De resultaten van de vaste inrichting maken dan deel uit van de algemene resultaten van de vennootschap in de lidstaat van het hoofdkantoor. In dubbelbelastingverdragen krijgt de gaststaat normaal de primaire heffingsbevoegdheid ter zake van de winsten van de vaste inrichting. De lidstaat van het hoofdkantoor heeft doorgaans slechts een secundaire heffingsbevoegdheid ter zake van deze winsten. De techniek die de lidstaten hanteren om dubbele belasting te voorkomen, hangt af van de keuze die zij hebben gemaakt tussen de twee in artikel 23 van de OESO-modelovereenkomst beschreven methoden (verrekening of vrijstelling) in hun dubbelbelastingverdragen met andere lidstaten.

9.

a) Verrekeningsmethode


Bij de verrekeningsmethode wordt het wereldinkomen in de woonstaat van de vennootschap in de belastingheffing betrokken. Buitenlandse belastingen worden in mindering gebracht op dat deel van de binnenlandse belasting dat over het in het buitenland belaste inkomen wordt geheven.

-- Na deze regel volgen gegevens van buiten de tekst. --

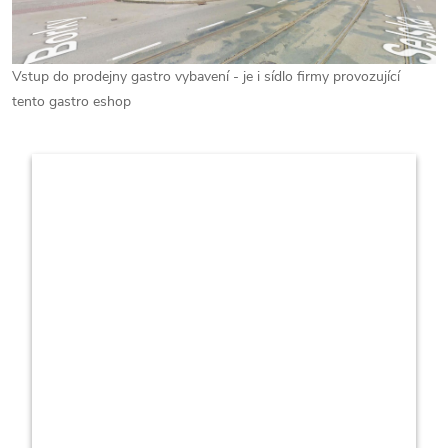
Vstup do prodejny gastro vybavení - je i sídlo firmy provozující
tento gastro eshop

De verrekeningsmethode functioneert dus op een wijze die vergelijkbaar is met de behandeling van verliezen van binnenlandse vestigingen. Alle verliezen worden in aanmerking genomen bij de vaststelling van het wereldinkomen.

10.

b) Vrijstellingsmethode …


Bij de vrijstellingsmethode worden buitenlandse inkomsten die in de bronstaat worden belast, doorgaans uitgesloten van de heffinggrondslag van het hoofdkantoor.

… zonder aftrek van verliezen

Aangezien de resultaten van een vaste inrichting niet in aanmerking worden genomen op het niveau van het hoofdkantoor, kunnen verliezen ook niet in mindering worden gebracht. Deze methode wordt door zeven lidstaten toegepast.

… met (tijdelijke) aftrek van verliezen

Momenteel staan vijf lidstaten aftrek van verliezen van vaste inrichtingen in een andere lidstaat toe, ondanks het feit dat de winst is vrijgesteld. Deze verliezen worden ingehaald zodra de vaste inrichting opnieuw winstgevend wordt (wat de samenhang van het belastingstelsel waarborgt).

11.

2.3. Vrijheid van vestiging en verliezen binnen een vennootschap


Wanneer verliezen van vaste inrichtingen niet kunnen worden verrekend met winsten van het hoofdkantoor (“verticale opwaartse verliesverrekening”), is er sprake van een verschillende behandeling in vergelijking met een zuiver binnenlandse situatie. Dit maakt het minder interessant om het recht op vrijheid van vestiging uit te oefenen, waardoor een vennootschap kan besluiten geen vaste inrichting in een andere lidstaat op te zetten. Een dergelijk verschil in behandeling vormt een belemmering voor de vrijheid van vestiging, die bij artikel 43 EG is verboden. Het Hof heeft in de zaak- AMID uitdrukkelijk gesteld dat de situatie van een vennootschap met een vaste inrichting in het buitenland vergelijkbaar is met die van een vennootschap zonder een vaste inrichting in het buitenland i.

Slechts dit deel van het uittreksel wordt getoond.